> **ABOUT THIS TASK**:
Return every line of the records that includes the string "thumb".

☆ ☆ ☆ ☆ ☆

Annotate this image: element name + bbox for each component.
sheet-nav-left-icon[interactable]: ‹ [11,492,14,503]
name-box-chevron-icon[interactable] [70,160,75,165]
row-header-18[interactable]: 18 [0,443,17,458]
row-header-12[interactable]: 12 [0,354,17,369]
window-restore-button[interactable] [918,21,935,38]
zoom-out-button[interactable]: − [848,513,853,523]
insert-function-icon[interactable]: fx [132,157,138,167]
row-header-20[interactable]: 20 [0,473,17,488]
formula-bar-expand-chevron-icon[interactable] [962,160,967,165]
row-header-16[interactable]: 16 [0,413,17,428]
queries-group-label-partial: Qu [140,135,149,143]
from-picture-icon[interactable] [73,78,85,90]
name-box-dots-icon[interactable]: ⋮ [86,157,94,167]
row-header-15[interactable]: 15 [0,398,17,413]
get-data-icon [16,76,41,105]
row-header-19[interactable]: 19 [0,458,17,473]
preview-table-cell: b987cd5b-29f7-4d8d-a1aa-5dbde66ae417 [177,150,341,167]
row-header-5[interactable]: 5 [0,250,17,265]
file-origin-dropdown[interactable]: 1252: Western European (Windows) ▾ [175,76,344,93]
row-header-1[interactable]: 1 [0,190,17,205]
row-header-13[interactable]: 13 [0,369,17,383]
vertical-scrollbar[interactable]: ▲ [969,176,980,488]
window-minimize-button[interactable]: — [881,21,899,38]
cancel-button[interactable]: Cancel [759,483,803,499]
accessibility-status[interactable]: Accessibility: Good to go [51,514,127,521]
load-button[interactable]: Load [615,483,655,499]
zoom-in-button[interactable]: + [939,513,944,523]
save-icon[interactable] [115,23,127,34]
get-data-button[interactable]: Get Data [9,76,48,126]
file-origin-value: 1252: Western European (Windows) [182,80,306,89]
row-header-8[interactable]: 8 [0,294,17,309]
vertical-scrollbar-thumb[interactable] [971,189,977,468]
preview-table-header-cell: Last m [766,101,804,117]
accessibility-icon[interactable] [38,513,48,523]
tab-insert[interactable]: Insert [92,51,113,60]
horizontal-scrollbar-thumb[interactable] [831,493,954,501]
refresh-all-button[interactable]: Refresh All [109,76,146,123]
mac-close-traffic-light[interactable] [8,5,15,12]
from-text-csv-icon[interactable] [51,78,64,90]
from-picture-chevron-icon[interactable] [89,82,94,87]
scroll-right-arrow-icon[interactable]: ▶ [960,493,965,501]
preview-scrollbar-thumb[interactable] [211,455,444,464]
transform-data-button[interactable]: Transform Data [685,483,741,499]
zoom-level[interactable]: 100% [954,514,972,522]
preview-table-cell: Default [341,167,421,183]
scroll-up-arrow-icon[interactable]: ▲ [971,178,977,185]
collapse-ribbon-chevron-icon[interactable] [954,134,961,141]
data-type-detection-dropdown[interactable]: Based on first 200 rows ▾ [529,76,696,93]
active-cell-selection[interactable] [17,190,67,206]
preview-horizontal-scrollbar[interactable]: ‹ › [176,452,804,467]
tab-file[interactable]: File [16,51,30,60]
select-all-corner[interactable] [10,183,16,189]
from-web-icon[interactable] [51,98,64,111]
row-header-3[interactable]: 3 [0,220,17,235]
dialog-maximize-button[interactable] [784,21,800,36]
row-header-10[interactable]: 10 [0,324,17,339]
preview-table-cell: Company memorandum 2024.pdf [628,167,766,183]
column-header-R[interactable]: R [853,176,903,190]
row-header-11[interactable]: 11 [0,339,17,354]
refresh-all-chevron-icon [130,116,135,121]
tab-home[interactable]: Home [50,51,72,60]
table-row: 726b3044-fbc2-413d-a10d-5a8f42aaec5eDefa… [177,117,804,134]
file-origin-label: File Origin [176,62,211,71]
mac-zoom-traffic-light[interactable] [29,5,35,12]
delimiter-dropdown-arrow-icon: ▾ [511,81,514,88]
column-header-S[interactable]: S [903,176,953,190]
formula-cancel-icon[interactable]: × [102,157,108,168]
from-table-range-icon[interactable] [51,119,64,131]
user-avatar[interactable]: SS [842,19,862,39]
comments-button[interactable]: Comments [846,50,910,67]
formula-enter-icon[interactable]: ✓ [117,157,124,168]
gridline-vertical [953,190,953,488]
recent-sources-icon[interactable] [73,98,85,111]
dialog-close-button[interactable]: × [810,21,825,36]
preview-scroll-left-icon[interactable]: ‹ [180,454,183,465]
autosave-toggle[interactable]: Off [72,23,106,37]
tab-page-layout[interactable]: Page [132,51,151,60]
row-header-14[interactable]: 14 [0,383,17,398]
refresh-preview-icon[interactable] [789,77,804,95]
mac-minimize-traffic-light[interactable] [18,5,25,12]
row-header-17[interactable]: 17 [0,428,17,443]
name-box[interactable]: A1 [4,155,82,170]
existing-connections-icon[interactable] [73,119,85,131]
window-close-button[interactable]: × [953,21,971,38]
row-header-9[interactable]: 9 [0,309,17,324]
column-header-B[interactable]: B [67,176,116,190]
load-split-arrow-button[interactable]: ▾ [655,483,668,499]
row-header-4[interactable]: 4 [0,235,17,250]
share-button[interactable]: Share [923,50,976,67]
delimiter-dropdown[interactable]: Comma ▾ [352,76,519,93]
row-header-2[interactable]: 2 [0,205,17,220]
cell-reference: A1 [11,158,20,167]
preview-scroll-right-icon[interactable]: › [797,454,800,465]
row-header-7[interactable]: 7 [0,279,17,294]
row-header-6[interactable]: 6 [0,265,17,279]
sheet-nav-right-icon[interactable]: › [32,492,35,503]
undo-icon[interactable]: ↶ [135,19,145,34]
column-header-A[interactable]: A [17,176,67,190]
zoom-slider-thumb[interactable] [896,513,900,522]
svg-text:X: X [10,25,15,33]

☆ ☆ ☆ ☆ ☆

> **EXERCISE SOLUTION**:
vertical-scrollbar-thumb[interactable] [971,189,977,468]
horizontal-scrollbar-thumb[interactable] [831,493,954,501]
preview-scrollbar-thumb[interactable] [211,455,444,464]
zoom-slider-thumb[interactable] [896,513,900,522]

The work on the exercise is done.